Et si cela ne suffit pas?
On a recours à la chirurgie lorsque le traitement conservateur ne suffit plus à soulager suffisamment les douleurs. La chirurgie de l’hallux valgus est, certes, une chirurgie périphérique souvent considérée comme une «petite intervention». C’est vrai qu’elle est fréquemment pratiquée, que des techniques performantes peuvent être offertes aux patient(e)s aujourd’hui et que les douleurs qui l’accompagnent sont bien moins élevées que par le passé, notamment en raison des progrès de l’anesthésie. Il n’en reste pas moins qu’il s’agit d’une chirurgie fonctionnelle, par opposition à une chirurgie vitale, qu’elle comporte évidemment des risques et qu’il ne faut y avoir recours que si la qualité de vie est suffisamment altérée par la symptomatologie douloureuse. La crainte seule de «ne pas en arriver un jour à la déformation des pieds de ma grand-mère», par ailleurs subtilement encouragée par certaines formes de publicité, n’est pas un argument pour se faire opérer. De plus, aujourd’hui, il n’y a aucune évidence dans la littérature en faveur d’une chirurgie précoce ou préventive.

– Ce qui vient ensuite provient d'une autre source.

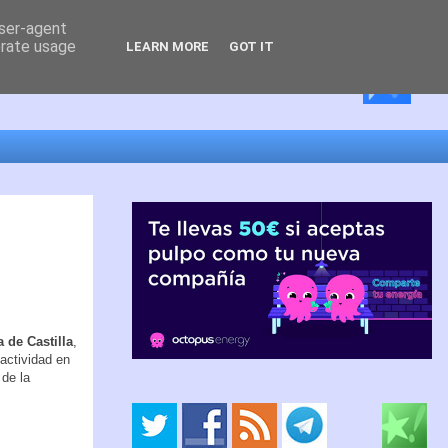
user-agent
erate usage
LEARN MORE
GOT IT
 de Castilla
,
actividad en
 de la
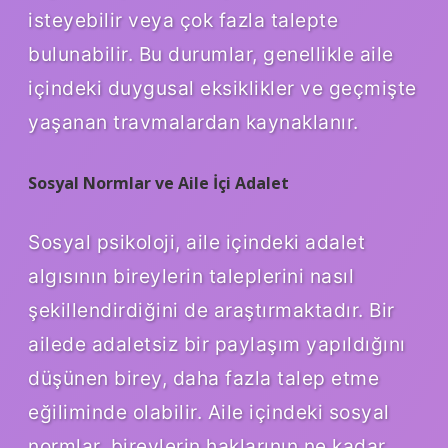
isteyebilir veya çok fazla talepte
bulunabilir. Bu durumlar, genellikle aile
içindeki duygusal eksiklikler ve geçmişte
yaşanan travmalardan kaynaklanır.
Sosyal Normlar ve Aile İçi Adalet
Sosyal psikoloji, aile içindeki adalet
algısının bireylerin taleplerini nasıl
şekillendirdiğini de araştırmaktadır. Bir
ailede adaletsiz bir paylaşım yapıldığını
düşünen birey, daha fazla talep etme
eğiliminde olabilir. Aile içindeki sosyal
normlar, bireylerin haklarının ne kadar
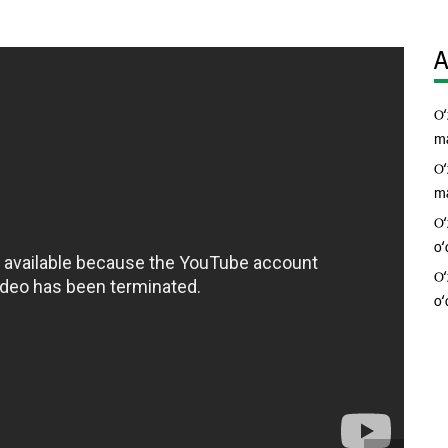
A
Oʻ
ma
Oʻ
ma
Oʻ
oʻ
Oʻ
oʻ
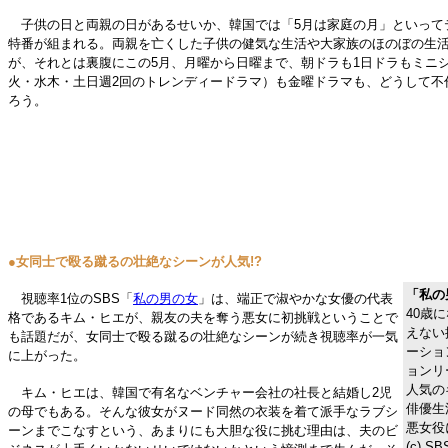
子供の日と両親の日があるせいか、韓国では「5月は家庭の月」といって
特番が組まれる。両親を亡くした子供の健気な生活や大家族のほのぼの生
が、それとは裏腹にこの5月、月曜から日曜まで、朝ドラも1日ドラもミニ
火・水木・土日週2回のトレンディードラマ）も金曜ドラマも、どうして不
ろう。
●女同士で殴る蹴るの壮絶なシーンが人気!?
「私の
視聴率1位のSBS「
私の男の女
」は、端正で淑やかな女優の代表
40歳
格であるキム・ヒエが、親友の夫を奪う悪女に初挑戦ということで
えない
も話題だが、女同士で殴る蹴るの壮絶なシーンが続き視聴率が一気
ーショ
に上がった。
ョンリ
人気の
キム・ヒエは、韓国で有名なベンチャー会社の社長と結婚し2児
俳優生
の母でもある。そんな彼女がヌード同然の衣装を着て派手なラブシ
悪女役
ーンまでこなすという、あまりにも大胆な役に挑む理由は、夫のビ
(c) SB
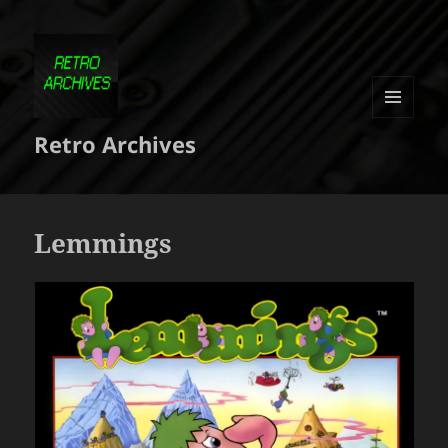
MENU
Retro Archives
ET
WIDGETS
Lemmings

En quoi consiste la chirurgie?
La chirurgie a pour but de corriger la déformation (Fig. 2) afin de supprimer, ou du moins atténuer significativement, la symptomatologie. Elle agit à la fois sur l’os et sur les tissus mous. Plus d’une centaine de techniques chirurgicales pour la correction de l’hallux valgus ont été décrites. Les techniques modernes sont moins nombreuses car elles ont été sélectionnées sur la base de l’expérience accumulée, leur fiabilité est éprouvée et leur diversité permet, une fois que le type d’hallux valgus auquel on est confronté est soigneusement déterminé, d’adapter la meilleure technique à chaque cas. Il est possible d’utiliser des techniques dites «ouvertes» qui comportent une incision permettant de visualiser directement les structures à corriger ou alors des techniques percutanées qui permettent de visualiser les structures à corriger indirectement avec l’aide de la radioscopie. Aujourd’hui il n’y a pas d’évidence en faveur de la supériorité de l‘une sur l’autre mais l’expérience du chirurgien en chirurgie ouverte ou alors percutanée est déterminante.
Figure 2: Hallux valgus (A) corrigé par une ostéotomie de réalignement du premier métatarsien et de la phalange basale du gros orteil (B).
Qu’elles soient ouvertes ou percutanées, les techniques ont bien évolué, mais on ne recense aucun «traitement infaillible». En effet, toutes techniques modernes confondues le taux de succès chirurgical est de l‘ordre de 90%. Les 10% restants incluent les complications comme la persistance de douleurs, la récidive, l’hypercorrection, l’absence de consolidation osseuse, l‘arthrose secondaire, les infections et la raideur articulaire.